Murrelet Habitat Setup Shouldn’t Be Vacated

     (CN) – Logging interests failed to interrupt the creation of habitat protections in the Pacific Northwest for the endangered marbled murrelet, a federal judge ruled.
     Marbled murrelets are small seabirds that nest in coastal, old-growth forests throughout California, Oregon and Washington. They typically grow to about 10 inches long, and are characterized by dark plumage on their backs and mottled white feathers on their stomachs.
     Unlike most birds of their scientific family, marbled murrelets do not build nests in trees or on the sides of cliffs. Instead, they lay a single egg on a platform of moss or lichen formed where tree branches join the trunks of coniferous trees like Douglas fir and Sitka spruce.
     The U.S. Fish and Wildlife Service listed the marbled murrelet’s populations in the Pacific Northwest as threatened in 1992, and designated critical habitat for the species in 1996.
     American Forest Resource Council challenged the designation alongside Douglas County, Ore., and Carpenters Industrial Council. They sought delisting based on the agency’s failure to specify whether the murrelet’s tri-state population constituted a distinct population segment.
     After two five-year studies, Fish and Wildlife determined that the murrelet’s populations in the Pacific Northwest did form a distinct population segment (DPS) and that delisting the bird was therefore unwarranted.
     The Resource Council sued Fish and Wildlife in January 2012, arguing that its designation was unlawful because it included the central Californian murrelets as part of the protected population without evidence that these birds interbred with other populations.
     The parties proposed a consent decree to vacate the designation of critical habitat and remand the issue to FWS for new rulemaking.
     U.S. District Judge John Bates found earlier this year found that Fish and Wildlife’s decision was not arbitrary or capricious. He said the habitat designation should not be entirely vacated because Fish and Wildlife did not explain how it was deficient.

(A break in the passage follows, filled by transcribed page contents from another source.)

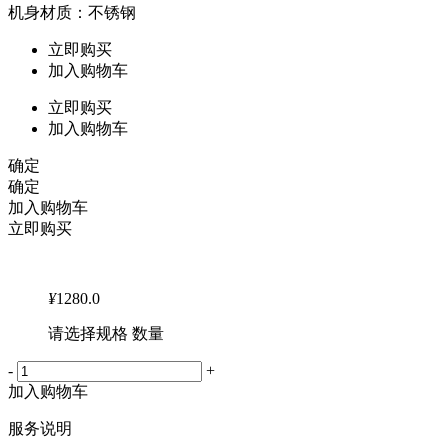
机身材质：不锈钢
立即购买
加入购物车
立即购买
加入购物车
确定
确定
加入购物车
立即购买
¥
1280.0
请选择规格 数量
-
+
加入购物车
服务说明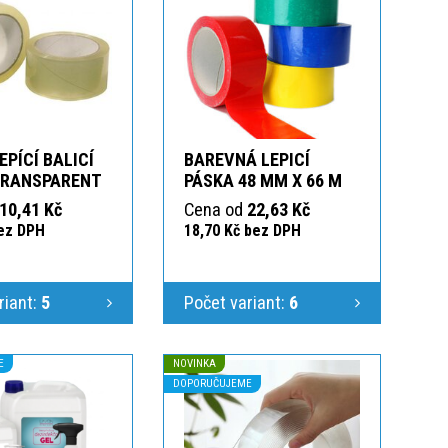
EPÍCÍ BALICÍ
BAREVNÁ LEPICÍ
TRANSPARENT
PÁSKA 48 MM X 66 M
10,41 Kč
Cena od
22,63 Kč
bez DPH
18,70 Kč bez DPH
riant:
5
Počet variant:
6
E
NOVINKA
DOPORUČUJEME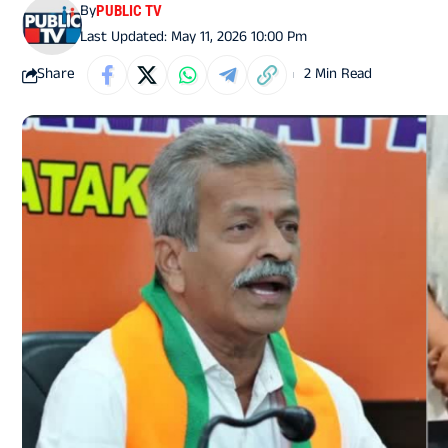
By
PUBLIC TV
Last Updated: May 11, 2026 10:00 Pm
Share
2 Min Read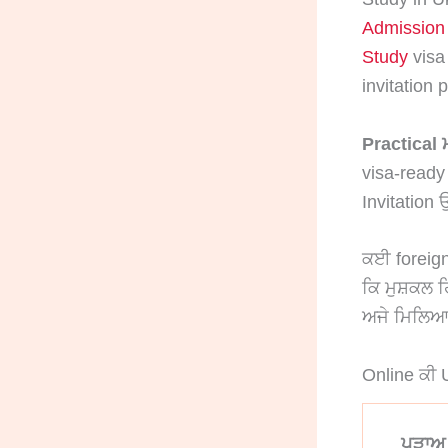
Admission
Study
visa 
invitation 
Practical
visa-ready 
Invitation
ਕਈ foreign 
ਕਿ ਮੁਸ਼ਕਲ 
ਅਜੇ ਮਿਲਿਆ 
Online ਕੀ U
ਪੜਾਅ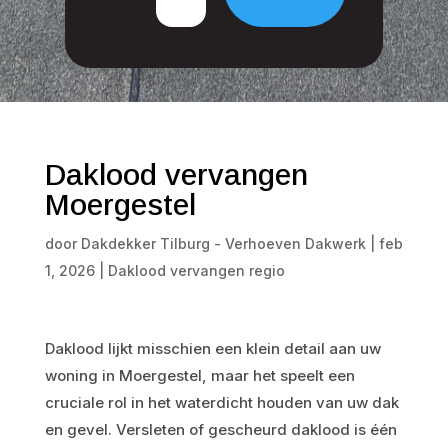
Daklood vervangen
Moergestel
door
Dakdekker Tilburg - Verhoeven Dakwerk
|
feb
1, 2026
|
Daklood vervangen regio
Daklood lijkt misschien een klein detail aan uw
woning in Moergestel, maar het speelt een
cruciale rol in het waterdicht houden van uw dak
en gevel. Versleten of gescheurd daklood is één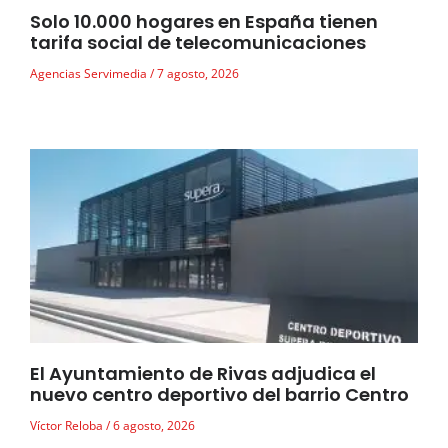
Solo 10.000 hogares en España tienen
tarifa social de telecomunicaciones
Agencias Servimedia
7 agosto, 2026
El Ayuntamiento de Rivas adjudica el
nuevo centro deportivo del barrio Centro
Víctor Reloba
6 agosto, 2026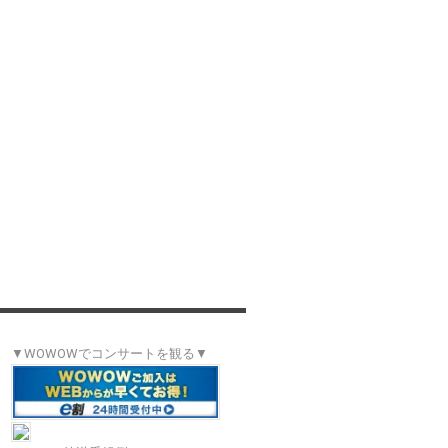
▼WOWOWでコンサートを観る▼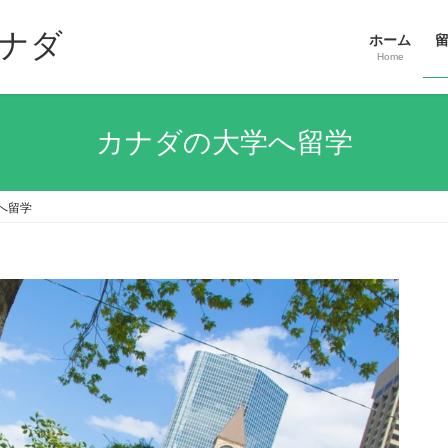
ナダ
ホーム
Home
カナダの大学へ留学
へ留学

     Fish and Wildlife then told the court that the lacking explanation of critical habitat meant that it could no longer defend the 1996 designation. It said the critical habitat designation should be remanded without vacatur for a period two years shorter than that proposed in the consent decree.
     The Resource Council meanwhile claimed that the remand memorandum should be completely vacated.
     U.S. District Judge John Bates in Washington sided with Fish and Wildlife on Thursday, noting that vacatur would delay work on a new designation until 2018.
     The Resource Council claimed Fish and Wildlife’s remand memorandum failed to address relevant factors, such as the “reasonableness” of including an allegedly genetically distinct population in the protected population and whether the central California murrelet should have its own distinct population segment.
     Bates rejected these arguments, pointing out that Fish and Wildlife’s memorandum demonstrated that there were low levels of interbreeding between the central California murrelets and other populations.
     He also found that the agency did not have to address the issue of establishing a separate population for central California murrelets.
     In the previous ruling, “the court did not hold that FWS had to address, specifically and on the record, whether central California murrelets should be designated as a separate DPS, and it will not impose such a requirement now,” Bates wrote.
     Bates found nothing arbitrary of capricious with Fish and Wildlife’s failure to consider relevant factors.
     The Resource Council also claimed that upholding previous habitat protections for the marbled murrelet while Fish and Wildlife re-examines its critical habitat designation will harm the timber industry by hindering the collection of timber and causing federal timber sales in the Pacific Northwest to decline.
     Though Bates acknowledged that the current habitat rule is “flawed,” he rejected the Resource Council’s arguments about the alleged costs of remand without vacatur as “too abstract and speculative to clearly outweigh its benefits.”
     Remanding the designation to Fish and Wildlife will allow the agency to fix its previous mistakes while saving both the court and the parties money, the ruling states.
     “The court concludes that, although AFRC [the Resource Council] has raised some legitimate objections, it will not be unduly prejudiced by remand without vacatur,” Bates wrote. “As a practical matter, since briefing on the merits has not yet transpired, it would be many months before a decision on the merits could be rendered by the court. The critical habitat designation would remain in force during that time regardless of the court’s decision today, and so the additional amount of time that AFRC will be subject to the rule as a result of voluntary remand is actually less than three years. … The real possibility that the rule’s deficiencies can be addressed on remand, and hence that the rule would not be vacated in any case, decreases the expected benefit to AFRC and the public of going forward with this litigation now. That possibility also increases the likelihood that a three-year interim vacatur will be unduly disruptive.”
     Bates remanded the murrelet critical habitat designation to Fish and Wildlife, and ordered the agency to propose new habitat by Sept. 30, 2015.
     The defendants in the case are Fish and Wildlife Service director Daniel Ashe and Secretary of the Interior Sally Jewell.
     The Audubon Society of Portland; Seattle Audubon Society; Center for Biological Diversity; Oregon Wild; Conservation Northwest; Environmental Protection Information Center; and Sierra Club intervened as defendants.